From: Mathieu Desnoyers <mathieu.desnoyers@efficios.com>
To: Michal Hocko <mhocko@suse.com>
Cc: Andrew Morton <akpm@linux-foundation.org>,
linux-kernel@vger.kernel.org,
"Paul E. McKenney" <paulmck@kernel.org>,
Steven Rostedt <rostedt@goodmis.org>,
Masami Hiramatsu <mhiramat@kernel.org>,
Dennis Zhou <dennis@kernel.org>, Tejun Heo <tj@kernel.org>,
Christoph Lameter <cl@linux.com>,
Martin Liu <liumartin@google.com>,
David Rientjes <rientjes@google.com>,
christian.koenig@amd.com, Shakeel Butt <shakeel.butt@linux.dev>,
SeongJae Park <sj@kernel.org>,
Johannes Weiner <hannes@cmpxchg.org>,
Sweet Tea Dorminy <sweettea-kernel@dorminy.me>,
Lorenzo Stoakes <lorenzo.stoakes@oracle.com>,
"Liam R . Howlett" <liam.howlett@oracle.com>,
Mike Rapoport <rppt@kernel.org>,
Suren Baghdasaryan <surenb@google.com>,
Vlastimil Babka <vbabka@suse.cz>,
Christian Brauner <brauner@kernel.org>,
Wei Yang <richard.weiyang@gmail.com>,
David Hildenbrand <david@redhat.com>,
Miaohe Lin <linmiaohe@huawei.com>,
Al Viro <viro@zeniv.linux.org.uk>,
linux-mm@kvack.org, linux-trace-kernel@vger.kernel.org,
Yu Zhao <yuzhao@google.com>,
Roman Gushchin <roman.gushchin@linux.dev>,
Mateusz Guzik <mjguzik@gmail.com>,
Matthew Wilcox <willy@infradead.org>,
Baolin Wang <baolin.wang@linux.alibaba.com>,
Aboorva Devarajan <aboorvad@linux.ibm.com>
Subject: Re: [PATCH v13 2/3] mm: Fix OOM killer inaccuracy on large many-core systems
Date: Tue, 13 Jan 2026 08:51:45 -0500 [thread overview]

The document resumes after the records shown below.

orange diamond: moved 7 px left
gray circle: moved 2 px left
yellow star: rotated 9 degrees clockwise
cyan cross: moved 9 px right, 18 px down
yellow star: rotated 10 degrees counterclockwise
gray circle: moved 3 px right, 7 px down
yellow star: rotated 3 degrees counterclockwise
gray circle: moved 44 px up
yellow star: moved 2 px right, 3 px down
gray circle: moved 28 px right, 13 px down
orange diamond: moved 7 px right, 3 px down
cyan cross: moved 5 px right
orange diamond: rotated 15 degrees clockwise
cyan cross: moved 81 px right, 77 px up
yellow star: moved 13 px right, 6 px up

Message-ID: <c99778c3-6ef0-48de-98ac-10913419ec90@efficios.com> (raw)
In-Reply-To: <aWYPWNIv4lR2FpUZ@tiehlicka>
On 2026-01-13 04:24, Michal Hocko wrote:
[...]
>> Would you be OK with introducing changes in the following order ?
>>
>> 1) Fix the OOM killer inaccuracy by using counter sum (iteration on all
>> cpu counters) in task selection. This may slow down the oom killer,
>> but would at least fix its current inaccuracy issues. This could be
>> backported to stable kernels.
>>
>> 2) Introduce the hierarchical percpu counters on top, as a oom killer
>> task selection performance optimization (reduce latency of oom kill).
>>
>> This way, (2) becomes purely a performance optimization, so it's easy
>> to bissect and revert if it causes issues.
>
> Yes, this makes more sense.
>
>> I agree that bringing a fix along with a performance optimization within
>> a single commit makes it hard to backport to stable, and tricky to
>> revert if it causes problems.
>>
>> As for finding other users of the hpcc, I have ideas, but not so much
>> time available to try them out, as I'm pretty much doing this in my
>> spare time.
>
> I do understand this constrain and motivation to have OOM situation
> addressed with a priority. I am pretty sure that if you see issues in
> OOM path then other consumers of get_mm_counter would be affected as
> well. Namely /proc/<pid>/stat.
Indeed /proc/<pid>/stat (implemented in fs/proc/array.c:do_task_stat())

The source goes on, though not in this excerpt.